Levels of disaster recovery are variable for SaaS, depending on the provider’s degree of maturity
Three major trends are emerging:
- Providers who offer an inclusive disaster recovery plan. As part of their standard offering, the provider offers recovery at a remote data center, usually augmented with outsourced backup. However, they rarely offer commitments on recovery times.
Examples are the big SaaS players (such as: Office 365, SalesForce, and SAP), as well as some intermediate players (such as Evernote, and Xero);
- Suppliers who offer outsourced backup only. In their case, there is no clearly established disaster recovery plan, as such. The customer then has to question the ability of the provider to restore backup files in the event of a disaster at the main site.
Examples are intermediate suppliers (such as Zervant and Sellsy);
- Suppliers who don’t mention the issue or do not have anything in place. The subject of backup doesn’t even get raised, so it’s better to assume that nothing is being done.
Small players are usually in this situation.
Getting contracts right is key
In the vast majority of cases, SaaS providers have no provisions in their contracts on how they will manage disaster recovery, even though they might stress their ability to handle that risk. In fact, contracts usually include default Act of God clauses stipulating that the supplier is not liable for a breach of contractual obligations if this is caused by an event beyond their reasonable control.

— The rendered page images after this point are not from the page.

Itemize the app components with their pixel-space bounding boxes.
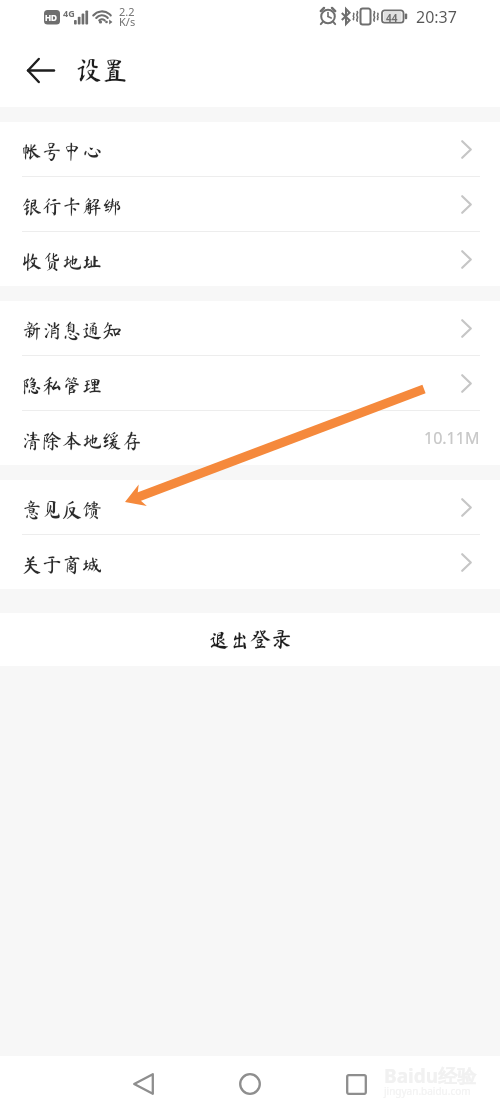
button[interactable]: 意见反馈 — [0, 480, 500, 534]
staticText: 清除本地缓存 — [22, 430, 142, 450]
button[interactable]: Recent apps — [332, 1060, 380, 1108]
button[interactable]: Back — [119, 1060, 167, 1108]
staticText: K/s — [119, 14, 136, 29]
staticText: 关于商城 — [22, 554, 102, 574]
staticText: jingyan.baidu.com — [384, 1084, 471, 1098]
button[interactable]: 新消息通知 — [0, 301, 500, 355]
staticText: 设置 — [76, 57, 129, 83]
button[interactable]: 隐私管理 — [0, 356, 500, 410]
staticText: 帐号中心 — [22, 141, 102, 161]
staticText: 20:37 — [416, 6, 457, 28]
staticText: Baidu经验 — [384, 1063, 477, 1089]
staticText: 隐私管理 — [22, 375, 102, 395]
button[interactable]: 帐号中心 — [0, 122, 500, 176]
staticText: 收货地址 — [22, 251, 102, 271]
button[interactable]: 关于商城 — [0, 535, 500, 589]
staticText: 银行卡解绑 — [22, 196, 122, 216]
staticText: 10.11M — [424, 427, 480, 449]
button[interactable]: Home — [226, 1060, 274, 1108]
staticText: 4G — [63, 7, 75, 19]
staticText: 2.2 — [119, 4, 135, 19]
staticText: 意见反馈 — [22, 499, 102, 519]
staticText: HD — [45, 12, 57, 23]
staticText: 44 — [386, 11, 398, 25]
button[interactable]: 收货地址 — [0, 232, 500, 286]
staticText: 新消息通知 — [22, 320, 122, 340]
button[interactable]: 退出登录 — [0, 613, 500, 666]
button[interactable]: 银行卡解绑 — [0, 177, 500, 231]
button[interactable]: Back — [22, 52, 58, 88]
staticText: 退出登录 — [208, 629, 292, 650]
button[interactable]: 清除本地缓存 — [0, 411, 500, 465]
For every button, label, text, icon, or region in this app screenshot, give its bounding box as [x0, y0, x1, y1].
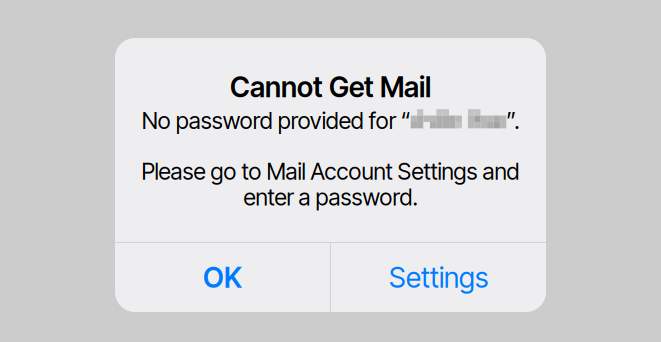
staticText: No password provided for “ [142, 107, 411, 135]
button[interactable]: OK [115, 243, 330, 312]
staticText: ”. [506, 107, 519, 135]
button[interactable]: Settings [331, 243, 546, 312]
staticText: OK [203, 261, 242, 294]
staticText: Cannot Get Mail [230, 70, 431, 104]
staticText: Settings [389, 261, 488, 294]
staticText: enter a password. [244, 183, 418, 211]
staticText: Please go to Mail Account Settings and [142, 158, 520, 185]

The legal risks must therefore be addressed when framing the agreement, and these types of clauses should be removed to ensure an appropriate level of cover.
Just as they do when framing conventional contracts, customers must ensure that clear service level agreements are in place, in particular for disaster recovery. These need to cover:
- Recovery times (Recovery Time Objective – RTO) and data loss (Recovery Point – RPO) in the event of a disaster;
- The provider’s disaster recovery plan, including crisis management procedures, as well as the obligation to carry out conclusive tests every year with real-world scenarios, as part of the plan, with the customer having the option to review the test report;
- Financial penalties and the right to terminate the contract (in particular, with a provision to recover usable data) if commitments are breached.
IAAS/PAAS disaster recovery: THE CUSTOMER’S RESPONSIBILITY TO PUT IN PLACE
Infrastructure as a Service (IaaS) is a standardized, automated offering of computing, storage, and network resources owned and hosted by a provider, and made available to the customer on demand. A Platform as a Service (PaaS) offering is similar to an IaaS offer, but it is different in that it only applies to software development stack (database, EDI, business process management…) according to Gartner’s definition. Unlike SaaS, disaster recovery remains the customer’s responsibility in both cases: IaaS/PaaS providers make services available in various data centers, and the customer is responsible for their use and configuration. Two solutions are available to customers using these services: to entrust things to a provider, or manage it themselves.
The market for cloud disaster recovery is not a mature one
Cloud disaster recovery providers are referred to by the acronym DRaaS: Disaster Recovery as a Service. Initially, DRaaS providers offered cloud-based IS disaster recovery of an “on premise” datacenter. But, today, they also offer to provide recovery for infrastructure already in the cloud, such as AWS or Azure. Levels of maturity remain very variable, depending on the provider and which cloud is used. Some DRaaS providers require that their own cloud is used for recovery, which means they cannot offer a PaaS recovery service.
As with SaaS, there are no default contractual provisions. Therefore, any guarantees required for data loss or recovery time will need to be negotiated. Suppliers generally promise to be able to tailor their offer to the customer’s requirements! To ensure that the recovery performs correctly, the customer must plan for disaster recovery tests to be carried out regularly (we recommend once a year).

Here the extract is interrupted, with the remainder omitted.